Roles for Psychologists in the United States
Support people living in the United States who have been affected by the disaster
Psychologists can seek opportunities in their local communities to provide assistance to people living in this country who have been affected by international disasters. This can include people from the affected area and those whose loved ones have been affected. It can also include international relief workers who have returned home.
Promulgate international guidelines and standards
Psychologists in the U.S. can inform themselves about international psychosocial interventions and can read and disseminate information about international guidelines and standards. This can help ensure an orderly and genuinely helpful response.
Develop and promulgate an understanding of cultural differences in responses to traumatic events and effective interventions and strategies for psychological support
Traumatic stress and traumatic stress reactions, and appropriate interventions for recovery are profoundly embedded in culture. International response can never be a matter of simply translating and applying U.S.-based models or strategies. Any intervention must be based on consultation with local communities and local expertise and be built on a model of sustained interaction.

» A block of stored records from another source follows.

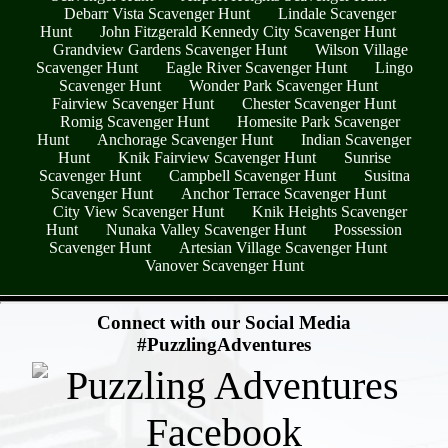
Debarr Vista Scavenger Hunt
Lindale Scavenger
Hunt
John Fitzgerald Kennedy City Scavenger Hunt
Grandview Gardens Scavenger Hunt
Wilson Village
Scavenger Hunt
Eagle River Scavenger Hunt
Lingo
Scavenger Hunt
Wonder Park Scavenger Hunt
Fairview Scavenger Hunt
Chester Scavenger Hunt
Romig Scavenger Hunt
Homesite Park Scavenger
Hunt
Anchorage Scavenger Hunt
Indian Scavenger
Hunt
Knik Fairview Scavenger Hunt
Sunrise
Scavenger Hunt
Campbell Scavenger Hunt
Susitna
Scavenger Hunt
Anchor Terrace Scavenger Hunt
City View Scavenger Hunt
Knik Heights Scavenger
Hunt
Nunaka Valley Scavenger Hunt
Possession
Scavenger Hunt
Artesian Village Scavenger Hunt
Vanover Scavenger Hunt
- qav0FXampUw3gRj -
Connect with our Social Media
#PuzzlingAdventures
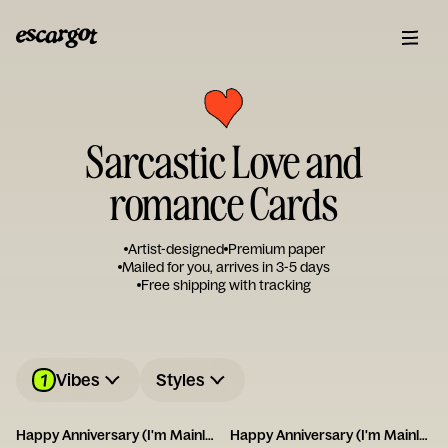
Sarcastic Love and
romance Cards
Artist-designed
Premium paper
Mailed for you, arrives in 3-5 days
Free shipping with tracking
1
Vibes
Styles
Happy Anniversary (I'm Mainly With You for the Dog)
Happy Anniversary (I'm Mainly With You for the Cat)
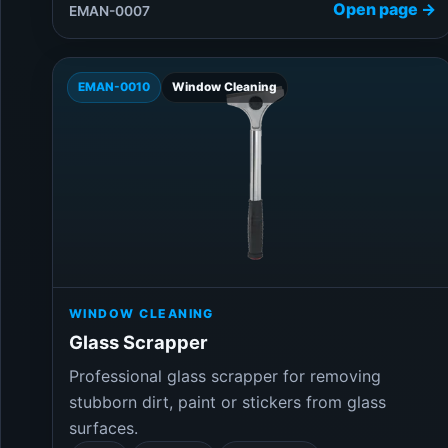
Open page →
EMAN-0007
EMAN-0010
Window Cleaning
WINDOW CLEANING
Glass Scrapper
Professional glass scrapper for removing
stubborn dirt, paint or stickers from glass
surfaces.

Psychologists can inform themselves about cultural, spiritual, linguistic, and national differences, about the political and societal conditions that form the broader context of survivors’ situations, the local delivery of care, and local responses to the affected populations, and incorporate this information into their training and consultation.
Prepare for the future
We urge psychologists wanting to help in emergency situations to prepare now by getting training in disaster mental health. The long-term requirements for people skilled in consultation and training in disaster-affected areas are likely to continue for years to come.